Complications of CO Lawsuits

Michael Hersh, Managing Partner, Kelley | Uustal

Carbon monoxide – the “silent killer” – kills or injures thousands of people in the United States every year.  Being colorless, odorless and tasteless makes it largely undetectable and particularly dangerous.  Nonetheless, harm from carbon monoxide exposure is preventable.    

People are generally exposed to hazardous levels of CO when in confined spaces such as buildings, cars or boats, and when the source of the CO is defective, or the space is inadequately ventilated or improperly built.  Therefore, if the products we use and the buildings, cars and boats we occupy are properly designed, constructed and maintained, we should be safe from exposure to dangerous levels of carbon monoxide. 

Today, most states have laws that require construction that protects occupants from harmful levels of CO.  In Florida, statute section 558.885 requires most new construction to include carbon monoxide alarms.  Carbon monoxide alarms detect CO and warn if hazardous levels are reached.  There is little reason for people to be injured by exposure to CO if buildings are adequately constructed and ventilated and equipped with CO alarms. 
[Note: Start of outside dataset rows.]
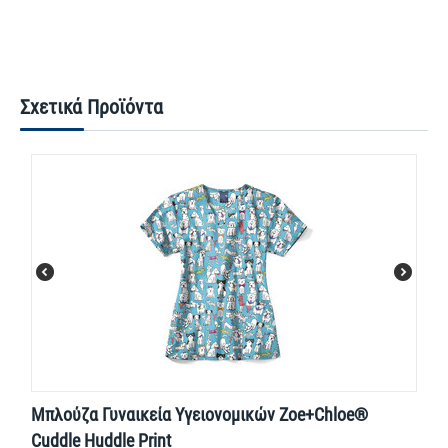
Σχετικά Προϊόντα
Μπλούζα Γυναικεία Yγειονομικών Zoe+Chloe®
Cuddle Huddle Print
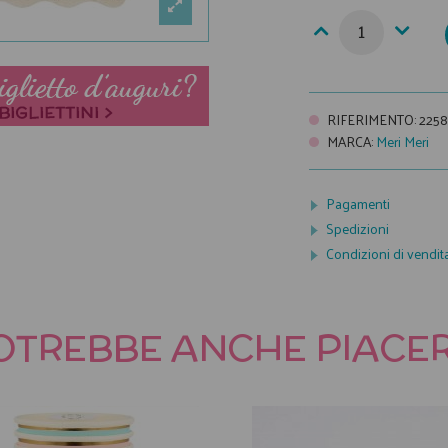
RIFERIMENTO
:
225
MARCA
:
Meri Meri
Pagamenti
Spedizioni
Condizioni di vendit
OTREBBE ANCHE PIACER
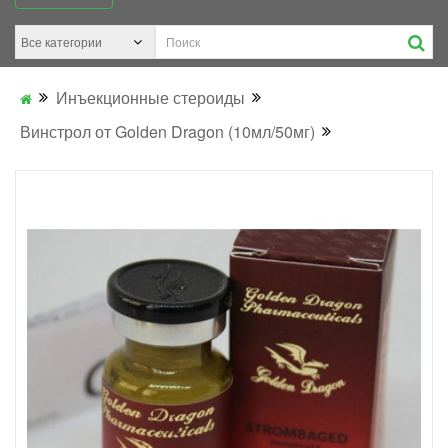
Инъекционные стероиды
Винстрол от Golden Dragon (10мл/50мг)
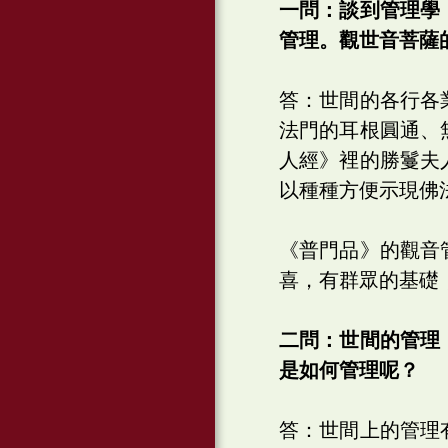
一問：談到管理學
管理。觀世音菩薩
答：世間的各行各
法門的耳根圓通、
人經》裡的勝鬘夫
以種種方便示現佛
《普門品》的觀音
喜，有群眾的基礎
二問：世間的管理
是如何管理呢？
答：世間上的管理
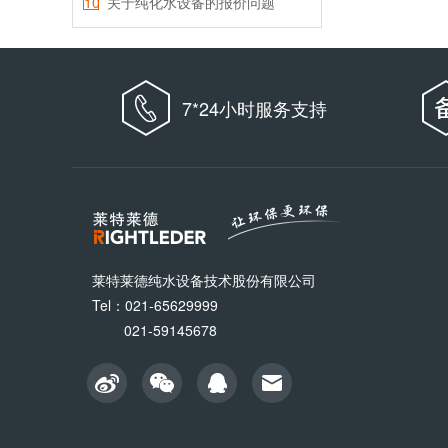
10
关于纯化水设备的报价问题
7*24小时服务支持
莱特莱德纯水设备技术股份有限公司
Tel：021-65629999
021-59145678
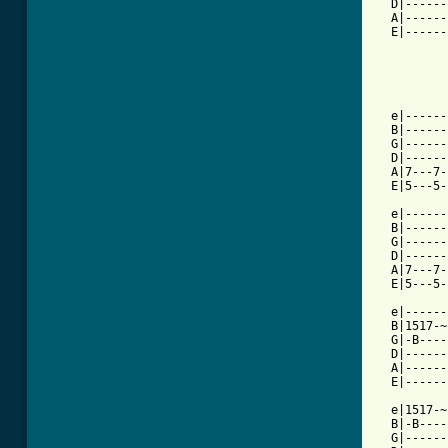
  D|------
  A|------
  E|------
  e|------
  B|------
  G|------
  D|------
  A|7---7-
  E|5---5-
          
  e|------
  B|------
  G|------
  D|------
  A|7---7-
  E|5---5-
  e|------
  B|1517-~
  G|-B----
  D|------
  A|------
  E|------
  e|1517-~
  B|-B----
  G|------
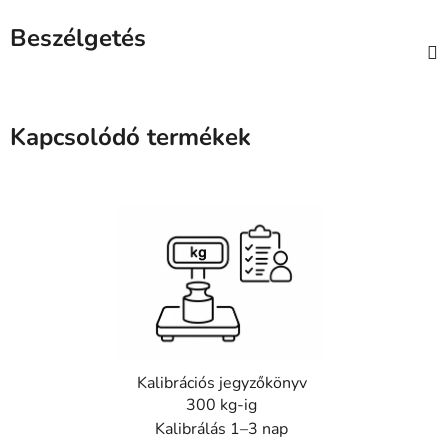
Beszélgetés
Kapcsolódó termékek
Kalibrációs jegyzőkönyv
300 kg-ig
Kalibrálás 1–3 nap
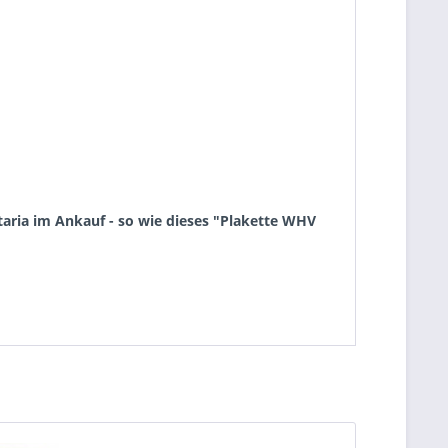
aria im Ankauf - so wie dieses "Plakette WHV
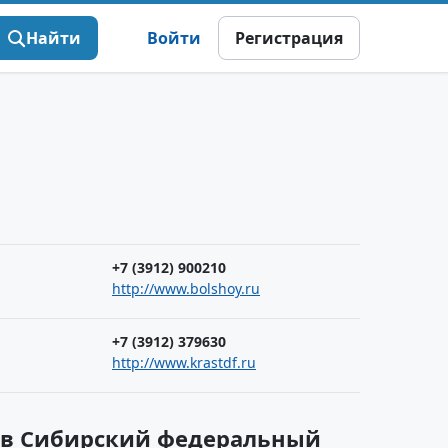
Найти
Войти
Регистрация
+7 (3912) 900210
http://www.bolshoy.ru
+7 (3912) 379630
http://www.krastdf.ru
х в Сибирский федеральный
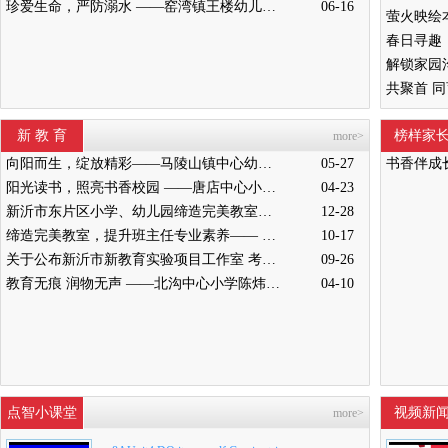
珍爱生命，严防溺水 ——窑湾镇王楼幼儿园开展防溺水安全演练活动
06-16
新 教 育
榜样家
more>
向阳而生，绽放精彩——马陵山镇中心幼儿园迎接新沂教育局“缔造完美教室”评比验收
05-27
书香伴成
阳光读书，照亮书香校园 ——唐店中心小学举行“阳光读书会”启动仪式
04-23
新沂市东片区小学、幼儿园缔造完美教室暨班主任能力提升培训活动在高流镇中心小学举行
12-28
缔造完美教室，提升班主任专业素养—— 新沂市南片区小学、幼儿园缔造完美教室暨班主任培训活动举行
10-17
关于公布新沂市新教育实验项目工作室 考核结果的通知
09-26
教育无痕 润物无声 ——北沟中心小学陈炜炜老师教学侧记
04-10
点智小课堂
视频新
more>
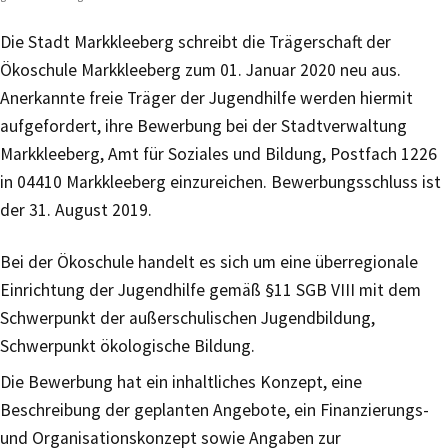
Die Stadt Markkleeberg schreibt die Trägerschaft der
Ökoschule Markkleeberg zum 01. Januar 2020 neu aus.
Anerkannte freie Träger der Jugendhilfe werden hiermit
aufgefordert, ihre Bewerbung bei der Stadtverwaltung
Markkleeberg, Amt für Soziales und Bildung, Postfach 1226
in 04410 Markkleeberg einzureichen. Bewerbungsschluss ist
der 31. August 2019.
Bei der Ökoschule handelt es sich um eine überregionale
Einrichtung der Jugendhilfe gemäß §11 SGB VIII mit dem
Schwerpunkt der außerschulischen Jugendbildung,
Schwerpunkt ökologische Bildung.
Die Bewerbung hat ein inhaltliches Konzept, eine
Beschreibung der geplanten Angebote, ein Finanzierungs-
und Organisationskonzept sowie Angaben zur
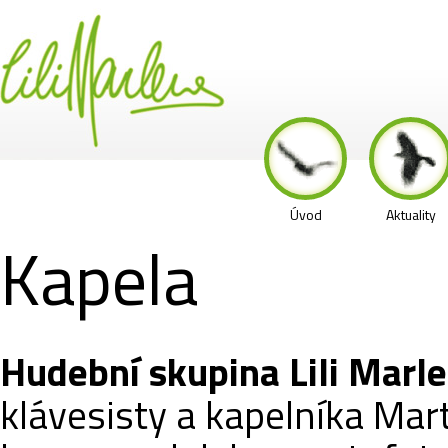
Úvod
Aktuality
Kapela
Hudební skupina Lili Marl
klávesisty a kapelníka Mar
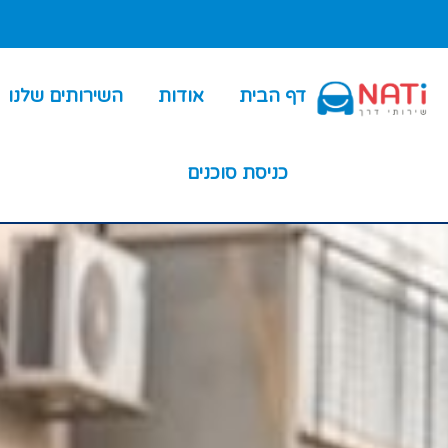
דף הבית
אודות
השירותים שלנו
כניסת סוכנים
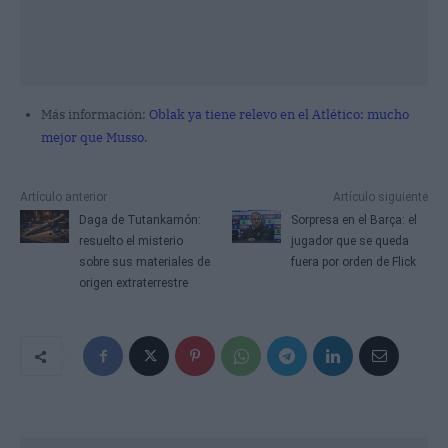
Más información:
Oblak ya tiene relevo en el Atlético: mucho
mejor que Musso
.
Artículo anterior
Artículo siguiente
Daga de Tutankamón:
Sorpresa en el Barça: el
resuelto el misterio
jugador que se queda
sobre sus materiales de
fuera por orden de Flick
origen extraterrestre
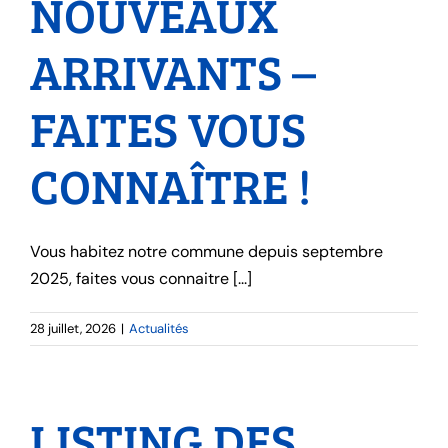
NOUVEAUX
ARRIVANTS –
FAITES VOUS
CONNAÎTRE !
Vous habitez notre commune depuis septembre
2025, faites vous connaitre [...]
28 juillet, 2026
|
Actualités
LISTING DES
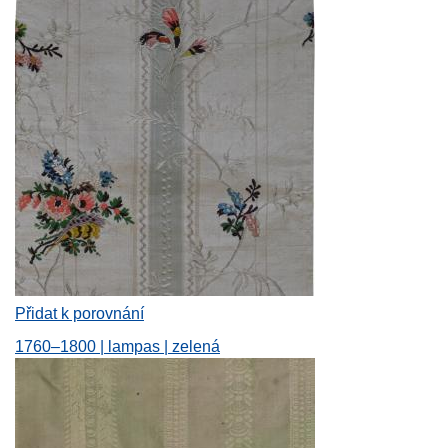
Přidat k porovnání
1760–1800 | lampas | zelená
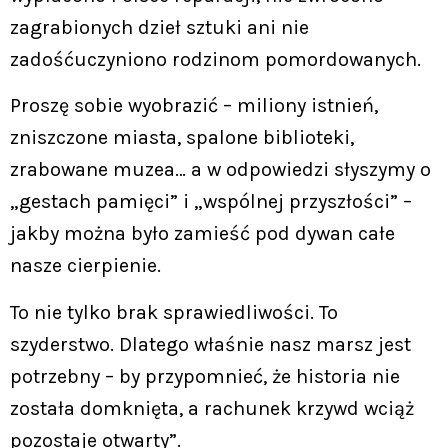
zagrabionych dzieł sztuki ani nie
zadośćuczyniono rodzinom pomordowanych.
Proszę sobie wyobrazić – miliony istnień,
zniszczone miasta, spalone biblioteki,
zrabowane muzea… a w odpowiedzi słyszymy o
„gestach pamięci” i „wspólnej przyszłości” –
jakby można było zamieść pod dywan całe
nasze cierpienie.
To nie tylko brak sprawiedliwości. To
szyderstwo. Dlatego właśnie nasz marsz jest
potrzebny – by przypomnieć, że historia nie
została domknięta, a rachunek krzywd wciąż
pozostaje otwarty”.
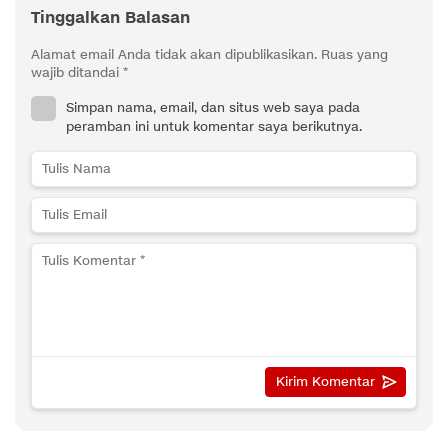
Tinggalkan Balasan
Alamat email Anda tidak akan dipublikasikan.
Ruas yang
wajib ditandai
*
Simpan nama, email, dan situs web saya pada
peramban ini untuk komentar saya berikutnya.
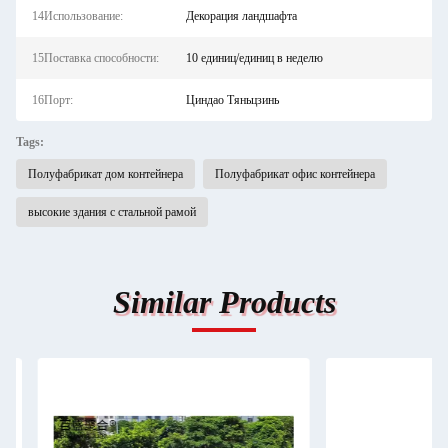
14Использование:
Декорация ландшафта
15Поставка способности:
10 единиц/единиц в неделю
16Порт:
Циндао Тяньцзинь
Tags:
Полуфабрикат дом контейнера
Полуфабрикат офис контейнера
высокие здания с стальной рамой
Similar Products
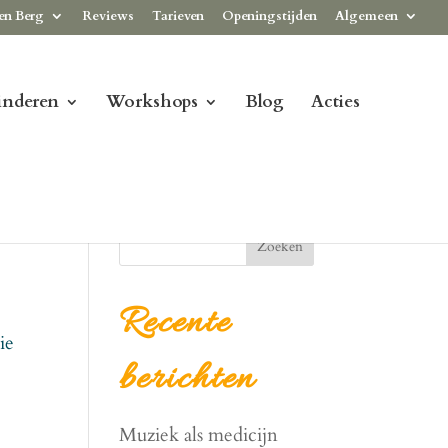
en Berg
Reviews
Tarieven
Openingstijden
Algemeen
inderen
Workshops
Blog
Acties
Zoeken
Recente
ie
berichten
Muziek als medicijn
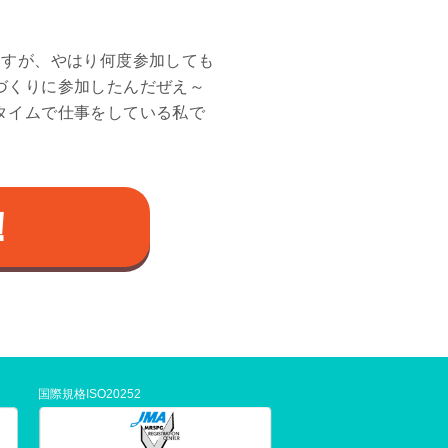
ますが、やはり何度参加しても
づくりに参加したんだぜえ～
タイムで仕事をしている私で
！
国際規格ISO20252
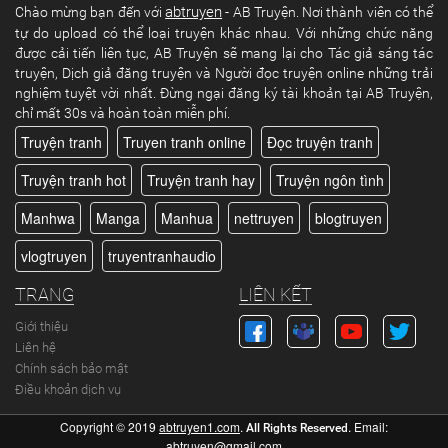
abtruyen
Chào mừng bạn đến với
- AB Truyện. Nơi thành viên có thể
tự do upload có thể loại truyện khác nhau. Với những chức năng
được cải tiến liên tục, AB Truyện sẽ mang lại cho Tác giả sáng tác
truyện, Dịch giả đăng truyện và Người đọc truyện online những trải
nghiệm tuyệt vời nhất. Đừng ngại đăng ký tài khoản tại AB Truyện,
chỉ mất 30s và hoàn toàn miễn phí.
Truyện tranh
Truyen tranh online
Đọc truyện tranh
Truyện tranh hot
Truyện tranh hay
Truyện ngôn tình
Manhwa
Manga
Manhua
nettruyen
blogtruyen
vlogtruyen
truyentranhaudio
TRANG
LIÊN KẾT
Giới thiệu
Liên hệ
Chính sách bảo mật
Điều khoản dịch vụ
Copyright © 2019
abtruyen1.com
.
. Email:
All Rights Reserved
abtruyen@gmail.com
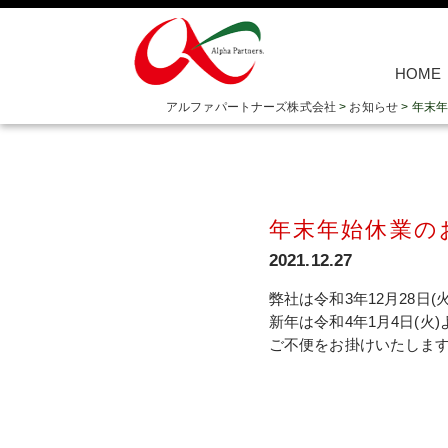
HOME
アルファパートナーズ株式会社
>
お知らせ
>
年末年
年末年始休業の
2021.12.27
弊社は令和3年12月28日
新年は令和4年1月4日(火
ご不便をお掛けいたしま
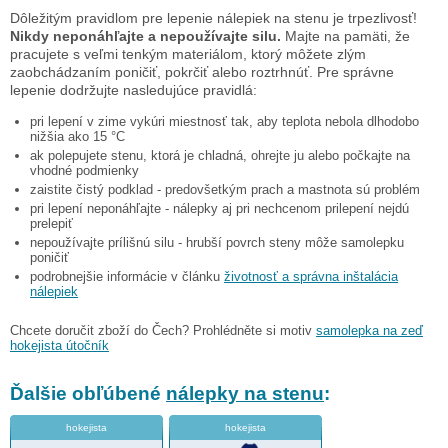
Dôležitým pravidlom pre lepenie nálepiek na stenu je trpezlivosť!
Nikdy neponáhľajte a nepoužívajte silu.
Majte na pamäti, že
pracujete s veľmi tenkým materiálom, ktorý môžete zlým
zaobchádzaním poničiť, pokrčiť alebo roztrhnúť. Pre správne
lepenie dodržujte nasledujúce pravidlá:
pri lepení v zime vykúri miestnosť tak, aby teplota nebola dlhodobo
nižšia ako 15 °C
ak polepujete stenu, ktorá je chladná, ohrejte ju alebo počkajte na
vhodné podmienky
zaistite čistý podklad - predovšetkým prach a mastnota sú problém
pri lepení neponáhľajte - nálepky aj pri nechcenom prilepení nejdú
prelepiť
nepoužívajte prílišnú silu - hrubší povrch steny môže samolepku
poničiť
podrobnejšie informácie v článku
životnosť a správna inštalácia
nálepiek
Chcete doručit zboží do Čech? Prohlédněte si motiv
samolepka na zeď
hokejista útočník
Ďalšie obľúbené
nálepky na stenu
:
hokejista
hokejista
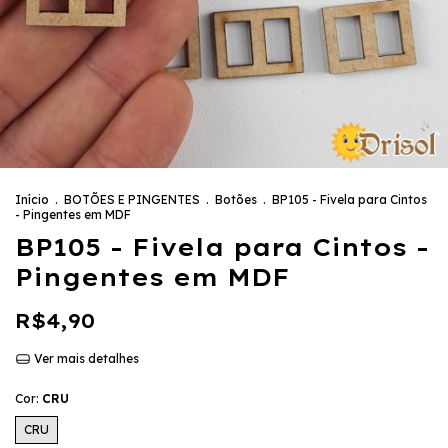
Início
.
BOTÕES E PINGENTES
.
Botões
.
BP105 - Fivela para Cintos
- Pingentes em MDF
BP105 - Fivela para Cintos -
Pingentes em MDF
R$4,90
Ver mais detalhes
Cor:
CRU
CRU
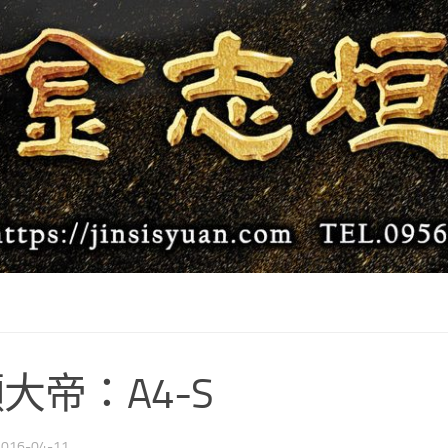
大帝：A4-S
2016-04-11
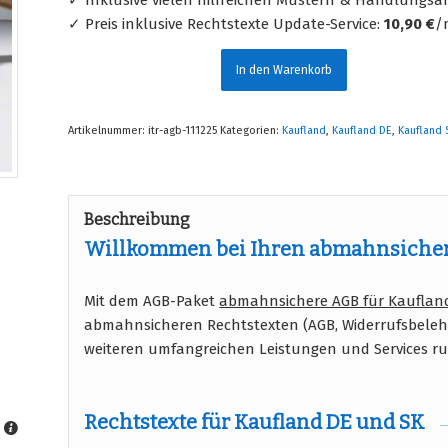
✓ Preis inklusive Rechtstexte Update-Service:
10,90 €
/
In den Warenkorb
Artikelnummer:
itr-agb-111225
Kategorien:
Kaufland
,
Kaufland DE
,
Kaufland 
Beschreibung
Willkommen bei Ihren abmahnsicher
Mit dem AGB-Paket
abmahnsichere AGB für Kauflan
abmahnsicheren Rechtstexten (AGB, Widerrufsbele
weiteren umfangreichen Leistungen und Services 
Rechtstexte für Kaufland DE und SK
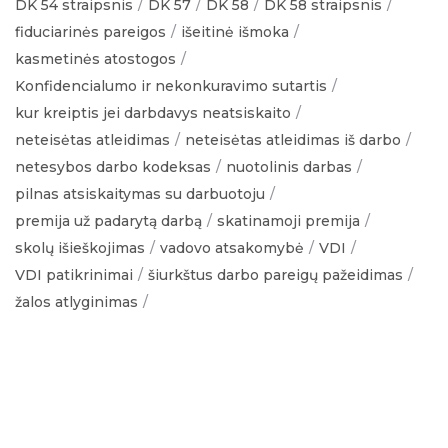
DK 54 straipsnis
DK 57
DK 58
DK 58 straipsnis
fiduciarinės pareigos
išeitinė išmoka
kasmetinės atostogos
Konfidencialumo ir nekonkuravimo sutartis
kur kreiptis jei darbdavys neatsiskaito
neteisėtas atleidimas
neteisėtas atleidimas iš darbo
netesybos darbo kodeksas
nuotolinis darbas
pilnas atsiskaitymas su darbuotoju
premija už padarytą darbą
skatinamoji premija
skolų išieškojimas
vadovo atsakomybė
VDI
VDI patikrinimai
šiurkštus darbo pareigų pažeidimas
žalos atlyginimas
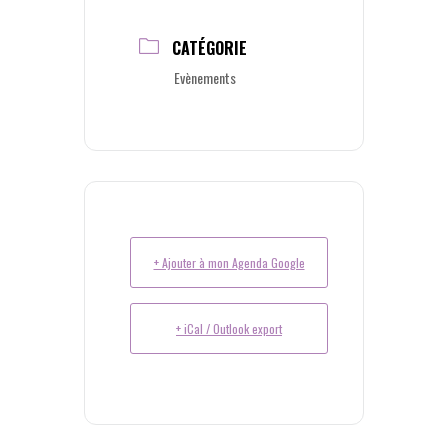
CATÉGORIE
Evènements
+ Ajouter à mon Agenda Google
+ iCal / Outlook export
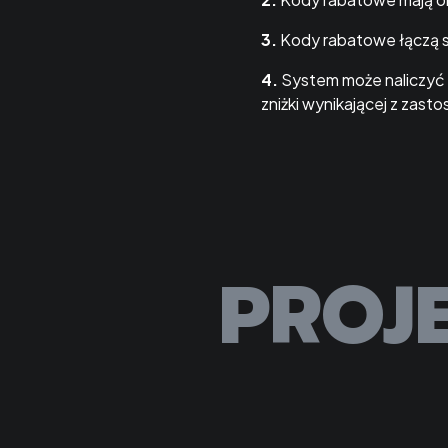
3.
Kody rabatowe łączą si
4.
System może naliczyć z
zniżki wynikającej z zas
PROJ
Sources of CO, such as fuel-burning products, boats and cars, should also be made safely so that consumers are not exposed to dangerous levels of CO.  Product designers and manufacturers, if educated on carbon monoxide and its dangers, can design, make and sell products with appropriate warnings and with safeguards to prevent dangerous emissions of CO or hazardous ventilation. 

These safety rules and standards, when properly implemented, prevent harm and death from CO exposure.   

Why then does CO harm and kill people every year?  Because unfortunately, these rules, standards and safe practices are not always followed. 

People are typically harmed by hazardous levels of CO because someone made a terrible mistake.  For that reason, CO related injuries and death normally give way to lawsuits, and those lawsuits are especially complicated. 

There is no such thing as a formulaic or ordinary CO case.  CO cases arise from consumer product defects, improper design, faulty construction, flawed maintenance and ordinary negligence, among other things.  CO cases also involve a wide array of injuries, from disorientation to lost consciousness to memory deficits to cognitive impairment to hypoxia to death, and numerous health effects in between.  Proper handling of a CO case requires familiarity not only with the distinct type of liability and damages at issue in the case, but also with carbon monoxide and the unique issues presented in lawsuits involving CO.   

The same characteristics that make CO difficult to detect also make it difficult to test, handle and display.  Proving the existence, pathway and level of something we cannot see, taste or smell is tricky, to say the least.  CO cases are also made more complicated by often involving products or buildings that are not visibly damaged, and brain injuries that are not easily shown and described. Harm from CO exposure is avoidable, and when someone is killed or hurt by CO, an investigation is necessary to determine why and how it happened.  That investigation, and any case that follows, should be handled by a lawyer familiar with the complications that arise in CO cases.